The Rhino had been in Darwin for three months and in that time he’d done no more than establish the flimsiest toehold. The free port was one of the busiest, most kinetic places he’d been to since the Disappearance. Vast flows of money and people passed through here, and the power structure of the city was constantly shifting, protean, moving in time with the erratic tidal changes that the fall of America had sent washing around the globe. As much as the presence of thousands of US servicemen and women created the impression that Seattle was the big dog around here, the Rhino knew differently.

We’re just the dumb muscle
, he figured,
like a boxer who’s taken too many hits to the head.
They’ll keep us around until they don’t need the help, and then we’ll get flushed like a used condom.

The real power here took the form of Indian money-changers and the former Chinese Communist Party bosses, legions of them, who’d survived the civil war and transformed themselves into princes of the middle kingdom’s coastal megacities. These old CCP chiefs rarely appeared on the streets on Darwin. But the city seemed to clench in on itself whenever they arrived in numbers. They flew in and choppered straight out to the rooftop landing pad of the new Mirvac Mirage Hotel in the old city, there to contend for the mountains of coal, iron ore, gold and uranium being raked out of the earth’s oldest continent. And, perhaps even more crucially, to bid for the crops of one of the few reliable large-scale food exporters left in the world.

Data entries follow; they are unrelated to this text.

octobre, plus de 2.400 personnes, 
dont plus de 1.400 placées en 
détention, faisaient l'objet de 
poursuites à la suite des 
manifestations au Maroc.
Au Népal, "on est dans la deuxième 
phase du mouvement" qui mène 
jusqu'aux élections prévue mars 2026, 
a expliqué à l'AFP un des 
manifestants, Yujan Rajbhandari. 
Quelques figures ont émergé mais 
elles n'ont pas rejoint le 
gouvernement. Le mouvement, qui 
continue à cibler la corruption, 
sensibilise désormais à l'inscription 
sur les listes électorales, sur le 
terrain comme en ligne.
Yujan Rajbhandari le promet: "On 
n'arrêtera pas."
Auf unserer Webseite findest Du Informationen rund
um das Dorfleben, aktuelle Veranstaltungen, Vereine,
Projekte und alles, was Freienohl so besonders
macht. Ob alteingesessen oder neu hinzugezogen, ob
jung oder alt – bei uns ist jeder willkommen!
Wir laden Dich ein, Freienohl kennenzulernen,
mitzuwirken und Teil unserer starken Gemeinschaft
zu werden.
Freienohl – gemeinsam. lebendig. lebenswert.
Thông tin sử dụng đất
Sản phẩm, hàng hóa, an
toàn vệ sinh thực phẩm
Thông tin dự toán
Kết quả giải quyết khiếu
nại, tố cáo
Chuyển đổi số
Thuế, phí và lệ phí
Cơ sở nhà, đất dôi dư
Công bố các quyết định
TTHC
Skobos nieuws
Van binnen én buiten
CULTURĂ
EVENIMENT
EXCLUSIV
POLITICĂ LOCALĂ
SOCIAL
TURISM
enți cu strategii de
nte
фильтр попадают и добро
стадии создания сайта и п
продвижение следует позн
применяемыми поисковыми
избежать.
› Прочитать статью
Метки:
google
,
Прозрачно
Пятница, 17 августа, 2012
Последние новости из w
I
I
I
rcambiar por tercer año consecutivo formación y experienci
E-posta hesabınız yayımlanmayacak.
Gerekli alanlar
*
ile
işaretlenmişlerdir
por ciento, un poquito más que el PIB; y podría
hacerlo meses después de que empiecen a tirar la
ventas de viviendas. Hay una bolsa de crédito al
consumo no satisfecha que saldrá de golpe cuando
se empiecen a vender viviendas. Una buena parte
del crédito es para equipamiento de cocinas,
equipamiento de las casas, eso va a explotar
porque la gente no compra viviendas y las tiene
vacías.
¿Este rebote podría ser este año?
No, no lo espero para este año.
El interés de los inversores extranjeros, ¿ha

The Rhino rubbed a massive paw over his face, flicking droplets of salty sweat onto the dirt in front of him. Traffic crawled along the gravel road, raising a miasma of red dust that slightly dulled the fierce sunburst glinting off chrome and tinted windshields. He grinned at the plight of two black stretch Hummer limos trapped in the slow-moving snarl. Small flags hung limp from their aerials: the new red and gold ensign of the South American Federation. Newcomers in town and utterly clueless with it. He wondered what had brought them all the way here. It wasn’t as though Roberto’s operation lacked for resources. Sprawled across the territories of half-a-dozen former states, the Federation was ridiculously wealthy, at least in potential. It remained a prison camp, however, with the Colombian gangster-turned-dictator still smashing his fist down wherever he thought he detected the slightest opposition.